My dad also had to walk to school, in the snow, both ways.

Times are different and companies have to adapt. Steinberg can charge whatever they want as long as people are willing to pay for it. Once people feel the price no longer coincides with its value, Steinberg will have to change.

I am actually considering Cubase as an option since I now qualify for an upgrade due to my copy of Cubase 6 LE. The price is reasonable for me.


----------



## 667 (Sep 19, 2013)

dgburns @ Thu Sep 19 said:


> so when someone complains about a few hundred bucks for a tool that totally KILLS what I used to own,and worked my bloody fingers off to get,yes,I get a bit hot about it.
> 
> there was a time when if you didn't have hardware,you didn't have a studio.For those of us who wanted to make music,it was either pay a studio and work fast,or build your own at considerable expense and it was a very big life commitment.
> 
> ...


You make a legitimate point as far as value we get for our money these days. But at the same time it's a whole new world in terms of what we get for our money these days.  So price increases need to be justified to customers, there needs to be appropriate value there. It doesn't sound like Steinberg is meeting this expectation very well.

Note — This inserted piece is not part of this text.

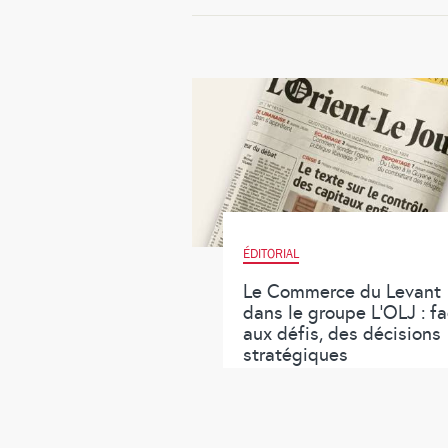
ÉDITORIAL
Le Commerce du Levant
dans le groupe L’OLJ : f
aux défis, des décisions
stratégiques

For myself, the $150 upgrade from 6.5 to 7 has delivered no actual value. It's just been a support maintenance fee, basically. So I can see why others might feel similar in terms of their pricing for updates/upgrades (especially an increase).


----------



## midi_controller (Sep 19, 2013)

@dgburns: You are comparing apples to oranges. That hardware might have cost you a ton more, but it also set you apart from everyone else, giving you an edge on the competition and better prospects at making a living from it, and that is partly what justifies the price difference: availability.

And you are also completely missing the point that I'm making. Say you pulled that line of credit out, went to the guy, and he then said "Nope, I want $7,500 now." Wouldn't you want to complain to your friends? Why is this so hard for people to understand?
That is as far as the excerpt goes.